In the entries below, which lines run from the one containing "Cesky Terrier (74, 1984)" to the one containing "Стандартни (515, 25)"? Copy exactly those lines, ends included, and no others.

(Records contained in a dataset)
>>>>

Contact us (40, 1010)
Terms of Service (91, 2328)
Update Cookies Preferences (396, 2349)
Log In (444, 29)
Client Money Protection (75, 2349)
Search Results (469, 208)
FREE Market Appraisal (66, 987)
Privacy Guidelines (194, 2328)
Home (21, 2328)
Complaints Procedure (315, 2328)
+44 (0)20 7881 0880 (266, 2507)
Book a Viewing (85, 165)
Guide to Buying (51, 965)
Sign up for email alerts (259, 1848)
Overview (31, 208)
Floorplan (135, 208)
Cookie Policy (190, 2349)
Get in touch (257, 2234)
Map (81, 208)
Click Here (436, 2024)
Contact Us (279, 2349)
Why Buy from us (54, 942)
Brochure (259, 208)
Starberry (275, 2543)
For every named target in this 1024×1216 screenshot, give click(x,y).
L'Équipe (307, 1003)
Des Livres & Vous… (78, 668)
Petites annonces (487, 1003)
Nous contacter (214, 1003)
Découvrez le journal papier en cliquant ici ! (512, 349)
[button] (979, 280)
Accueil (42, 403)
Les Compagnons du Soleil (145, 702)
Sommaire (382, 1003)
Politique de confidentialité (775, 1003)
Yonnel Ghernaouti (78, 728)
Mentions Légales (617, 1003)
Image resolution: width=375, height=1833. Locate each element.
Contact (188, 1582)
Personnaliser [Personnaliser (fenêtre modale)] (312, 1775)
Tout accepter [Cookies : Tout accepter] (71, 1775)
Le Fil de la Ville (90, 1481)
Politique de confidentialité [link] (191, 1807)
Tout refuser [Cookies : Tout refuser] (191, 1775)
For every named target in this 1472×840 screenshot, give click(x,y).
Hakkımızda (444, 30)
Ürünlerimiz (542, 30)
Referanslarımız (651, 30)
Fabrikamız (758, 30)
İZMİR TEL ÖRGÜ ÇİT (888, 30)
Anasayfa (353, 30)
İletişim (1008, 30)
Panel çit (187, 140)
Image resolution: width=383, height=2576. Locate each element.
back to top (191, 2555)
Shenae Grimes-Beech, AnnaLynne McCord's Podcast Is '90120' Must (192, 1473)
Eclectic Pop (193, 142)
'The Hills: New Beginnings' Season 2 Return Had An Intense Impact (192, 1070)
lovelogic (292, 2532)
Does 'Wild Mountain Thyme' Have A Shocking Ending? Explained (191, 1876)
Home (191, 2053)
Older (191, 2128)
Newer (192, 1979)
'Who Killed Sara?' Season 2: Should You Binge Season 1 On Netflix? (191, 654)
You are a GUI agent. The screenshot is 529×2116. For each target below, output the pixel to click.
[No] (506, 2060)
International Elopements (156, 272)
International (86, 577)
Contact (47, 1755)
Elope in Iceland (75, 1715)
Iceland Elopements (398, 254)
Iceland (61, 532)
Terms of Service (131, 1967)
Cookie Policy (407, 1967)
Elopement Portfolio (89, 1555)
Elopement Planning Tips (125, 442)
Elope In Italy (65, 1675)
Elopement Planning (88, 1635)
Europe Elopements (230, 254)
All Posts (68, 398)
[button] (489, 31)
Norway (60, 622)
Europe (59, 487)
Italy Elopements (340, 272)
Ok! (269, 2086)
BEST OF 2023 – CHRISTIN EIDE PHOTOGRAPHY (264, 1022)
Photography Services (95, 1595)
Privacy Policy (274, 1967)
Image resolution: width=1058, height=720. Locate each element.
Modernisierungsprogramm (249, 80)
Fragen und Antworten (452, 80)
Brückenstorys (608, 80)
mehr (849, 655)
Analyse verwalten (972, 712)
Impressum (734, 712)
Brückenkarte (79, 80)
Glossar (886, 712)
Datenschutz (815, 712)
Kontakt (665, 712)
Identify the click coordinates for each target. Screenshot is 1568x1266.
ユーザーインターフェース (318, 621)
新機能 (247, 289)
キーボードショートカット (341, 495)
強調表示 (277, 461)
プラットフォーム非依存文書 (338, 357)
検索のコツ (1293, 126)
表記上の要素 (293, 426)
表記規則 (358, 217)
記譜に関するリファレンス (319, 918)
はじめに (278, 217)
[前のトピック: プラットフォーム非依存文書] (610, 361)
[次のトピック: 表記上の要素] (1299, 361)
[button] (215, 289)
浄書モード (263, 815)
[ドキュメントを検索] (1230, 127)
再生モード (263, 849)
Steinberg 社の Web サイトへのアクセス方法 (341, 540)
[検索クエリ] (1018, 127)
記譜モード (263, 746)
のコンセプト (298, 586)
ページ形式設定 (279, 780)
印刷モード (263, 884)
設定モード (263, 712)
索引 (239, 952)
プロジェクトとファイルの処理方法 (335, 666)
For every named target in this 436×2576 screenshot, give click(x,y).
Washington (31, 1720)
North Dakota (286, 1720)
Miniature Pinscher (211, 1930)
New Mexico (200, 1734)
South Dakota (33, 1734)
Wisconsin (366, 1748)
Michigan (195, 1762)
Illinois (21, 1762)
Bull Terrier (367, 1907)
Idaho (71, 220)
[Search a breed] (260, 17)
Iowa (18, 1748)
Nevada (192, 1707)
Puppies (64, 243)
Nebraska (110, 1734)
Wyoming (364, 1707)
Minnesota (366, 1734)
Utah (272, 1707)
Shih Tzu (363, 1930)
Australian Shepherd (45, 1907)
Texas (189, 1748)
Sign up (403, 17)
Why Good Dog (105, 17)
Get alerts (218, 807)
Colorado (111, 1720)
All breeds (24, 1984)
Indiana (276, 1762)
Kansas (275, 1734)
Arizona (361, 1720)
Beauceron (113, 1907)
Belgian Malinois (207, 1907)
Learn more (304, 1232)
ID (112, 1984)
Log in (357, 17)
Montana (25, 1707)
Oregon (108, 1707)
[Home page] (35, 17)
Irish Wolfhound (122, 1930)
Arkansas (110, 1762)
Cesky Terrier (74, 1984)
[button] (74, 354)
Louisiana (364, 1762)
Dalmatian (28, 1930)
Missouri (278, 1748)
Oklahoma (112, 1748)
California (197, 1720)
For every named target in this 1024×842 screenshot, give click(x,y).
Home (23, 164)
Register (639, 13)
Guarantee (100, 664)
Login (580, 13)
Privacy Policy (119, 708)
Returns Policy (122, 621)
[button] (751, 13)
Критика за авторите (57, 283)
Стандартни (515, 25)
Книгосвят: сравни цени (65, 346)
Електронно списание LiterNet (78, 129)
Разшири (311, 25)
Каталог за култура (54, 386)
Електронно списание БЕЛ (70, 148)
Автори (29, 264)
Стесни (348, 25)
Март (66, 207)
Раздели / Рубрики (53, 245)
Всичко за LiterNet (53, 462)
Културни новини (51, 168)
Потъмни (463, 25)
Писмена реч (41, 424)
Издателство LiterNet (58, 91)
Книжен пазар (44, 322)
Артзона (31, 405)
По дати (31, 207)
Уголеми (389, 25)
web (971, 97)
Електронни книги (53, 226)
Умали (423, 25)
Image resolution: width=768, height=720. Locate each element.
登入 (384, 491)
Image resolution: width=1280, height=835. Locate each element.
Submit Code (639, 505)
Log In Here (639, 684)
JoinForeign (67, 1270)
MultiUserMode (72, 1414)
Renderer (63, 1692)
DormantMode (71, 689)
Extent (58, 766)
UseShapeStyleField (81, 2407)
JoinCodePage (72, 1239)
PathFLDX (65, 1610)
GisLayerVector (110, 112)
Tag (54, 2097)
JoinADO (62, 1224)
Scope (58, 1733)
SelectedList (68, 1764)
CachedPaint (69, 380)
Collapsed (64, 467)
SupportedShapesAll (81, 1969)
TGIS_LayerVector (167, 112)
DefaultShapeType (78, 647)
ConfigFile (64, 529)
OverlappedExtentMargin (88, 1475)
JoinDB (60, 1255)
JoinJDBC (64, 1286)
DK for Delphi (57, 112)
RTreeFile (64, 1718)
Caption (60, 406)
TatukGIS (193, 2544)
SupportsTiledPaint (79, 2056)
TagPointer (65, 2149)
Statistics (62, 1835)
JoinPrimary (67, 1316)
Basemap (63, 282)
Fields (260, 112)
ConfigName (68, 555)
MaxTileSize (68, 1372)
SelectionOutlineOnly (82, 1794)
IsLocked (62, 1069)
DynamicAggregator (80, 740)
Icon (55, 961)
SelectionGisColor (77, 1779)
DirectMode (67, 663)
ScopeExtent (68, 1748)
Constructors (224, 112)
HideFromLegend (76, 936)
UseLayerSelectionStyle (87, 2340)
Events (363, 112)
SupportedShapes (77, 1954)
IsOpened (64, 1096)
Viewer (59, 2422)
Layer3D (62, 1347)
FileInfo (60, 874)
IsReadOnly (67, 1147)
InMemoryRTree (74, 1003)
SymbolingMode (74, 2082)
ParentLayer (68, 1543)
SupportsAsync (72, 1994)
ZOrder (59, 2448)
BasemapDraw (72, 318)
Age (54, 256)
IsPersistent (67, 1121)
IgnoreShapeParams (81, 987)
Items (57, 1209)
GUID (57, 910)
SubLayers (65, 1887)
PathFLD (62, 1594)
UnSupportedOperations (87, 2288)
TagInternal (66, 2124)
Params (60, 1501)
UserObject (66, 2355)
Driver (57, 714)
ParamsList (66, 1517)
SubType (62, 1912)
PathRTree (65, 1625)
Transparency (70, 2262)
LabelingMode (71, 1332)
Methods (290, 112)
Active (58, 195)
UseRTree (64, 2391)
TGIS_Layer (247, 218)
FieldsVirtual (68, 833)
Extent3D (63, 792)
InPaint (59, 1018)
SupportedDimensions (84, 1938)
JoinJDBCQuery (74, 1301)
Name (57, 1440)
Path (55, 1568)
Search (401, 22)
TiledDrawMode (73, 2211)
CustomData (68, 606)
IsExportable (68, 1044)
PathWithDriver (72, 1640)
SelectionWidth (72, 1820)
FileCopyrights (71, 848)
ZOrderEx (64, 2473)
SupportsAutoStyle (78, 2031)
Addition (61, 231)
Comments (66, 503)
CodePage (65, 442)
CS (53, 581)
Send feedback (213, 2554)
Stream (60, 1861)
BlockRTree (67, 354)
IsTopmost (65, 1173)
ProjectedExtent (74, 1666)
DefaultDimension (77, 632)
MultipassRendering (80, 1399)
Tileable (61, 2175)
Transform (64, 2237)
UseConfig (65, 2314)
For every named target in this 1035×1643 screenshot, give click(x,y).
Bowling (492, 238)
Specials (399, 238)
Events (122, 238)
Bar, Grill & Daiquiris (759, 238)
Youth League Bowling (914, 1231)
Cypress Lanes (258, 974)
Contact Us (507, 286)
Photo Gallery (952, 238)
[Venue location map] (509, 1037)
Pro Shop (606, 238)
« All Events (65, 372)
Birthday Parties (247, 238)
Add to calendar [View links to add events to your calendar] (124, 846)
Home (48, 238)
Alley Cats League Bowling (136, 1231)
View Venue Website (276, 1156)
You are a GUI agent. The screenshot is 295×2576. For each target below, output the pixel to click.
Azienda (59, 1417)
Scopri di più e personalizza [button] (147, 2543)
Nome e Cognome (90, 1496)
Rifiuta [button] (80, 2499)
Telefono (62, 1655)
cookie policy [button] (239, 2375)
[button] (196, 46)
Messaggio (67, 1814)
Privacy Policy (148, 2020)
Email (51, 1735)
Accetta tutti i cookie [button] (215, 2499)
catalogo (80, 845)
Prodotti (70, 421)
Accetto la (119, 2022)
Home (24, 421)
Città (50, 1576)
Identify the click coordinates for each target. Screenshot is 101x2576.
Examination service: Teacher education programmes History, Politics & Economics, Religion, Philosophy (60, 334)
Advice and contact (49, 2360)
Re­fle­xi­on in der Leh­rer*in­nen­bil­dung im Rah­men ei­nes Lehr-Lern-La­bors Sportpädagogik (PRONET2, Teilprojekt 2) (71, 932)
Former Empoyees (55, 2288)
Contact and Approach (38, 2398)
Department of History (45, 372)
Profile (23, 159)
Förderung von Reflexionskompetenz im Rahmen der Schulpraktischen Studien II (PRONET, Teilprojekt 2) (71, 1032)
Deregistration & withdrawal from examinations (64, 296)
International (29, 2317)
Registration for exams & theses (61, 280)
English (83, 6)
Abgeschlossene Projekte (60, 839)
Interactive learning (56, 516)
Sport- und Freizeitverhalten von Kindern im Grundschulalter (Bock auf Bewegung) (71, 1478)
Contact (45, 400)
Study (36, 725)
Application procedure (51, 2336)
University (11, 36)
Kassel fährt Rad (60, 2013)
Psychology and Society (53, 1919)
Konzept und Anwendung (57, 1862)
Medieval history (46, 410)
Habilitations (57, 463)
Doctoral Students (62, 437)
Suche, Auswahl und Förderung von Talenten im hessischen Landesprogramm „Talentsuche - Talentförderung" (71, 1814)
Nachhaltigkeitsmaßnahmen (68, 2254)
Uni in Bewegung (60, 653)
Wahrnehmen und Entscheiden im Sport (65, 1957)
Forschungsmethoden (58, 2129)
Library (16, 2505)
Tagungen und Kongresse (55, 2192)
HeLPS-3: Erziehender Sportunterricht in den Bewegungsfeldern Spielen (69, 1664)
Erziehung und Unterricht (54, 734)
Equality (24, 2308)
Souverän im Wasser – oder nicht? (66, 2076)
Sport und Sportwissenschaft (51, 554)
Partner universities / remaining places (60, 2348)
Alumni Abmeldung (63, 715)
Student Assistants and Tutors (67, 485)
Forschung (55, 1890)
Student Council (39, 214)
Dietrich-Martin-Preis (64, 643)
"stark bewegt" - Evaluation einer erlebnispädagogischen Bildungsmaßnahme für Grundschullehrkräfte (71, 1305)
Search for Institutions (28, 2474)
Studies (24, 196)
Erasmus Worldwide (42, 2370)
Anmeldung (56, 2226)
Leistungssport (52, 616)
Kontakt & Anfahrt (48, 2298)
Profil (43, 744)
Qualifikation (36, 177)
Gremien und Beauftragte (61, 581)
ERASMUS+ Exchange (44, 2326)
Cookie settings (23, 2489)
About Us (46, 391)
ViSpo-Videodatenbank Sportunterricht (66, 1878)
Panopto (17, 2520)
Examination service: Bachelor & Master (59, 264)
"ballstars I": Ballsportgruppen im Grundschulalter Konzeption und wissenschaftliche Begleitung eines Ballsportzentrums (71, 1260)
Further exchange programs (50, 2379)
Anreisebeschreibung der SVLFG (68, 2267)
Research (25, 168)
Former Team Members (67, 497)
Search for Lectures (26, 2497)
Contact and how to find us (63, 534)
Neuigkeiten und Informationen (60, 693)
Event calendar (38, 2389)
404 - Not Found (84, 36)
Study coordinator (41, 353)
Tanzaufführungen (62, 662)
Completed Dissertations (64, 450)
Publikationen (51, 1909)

<<<<

WRITTEN RESPONSE:
Cesky Terrier (74, 1984)
[button] (74, 354)
Louisiana (364, 1762)
Dalmatian (28, 1930)
Missouri (278, 1748)
Oklahoma (112, 1748)
California (197, 1720)
For every named target in this 1024×842 screenshot, give click(x,y).
Home (23, 164)
Register (639, 13)
Guarantee (100, 664)
Login (580, 13)
Privacy Policy (119, 708)
Returns Policy (122, 621)
[button] (751, 13)
Критика за авторите (57, 283)
Стандартни (515, 25)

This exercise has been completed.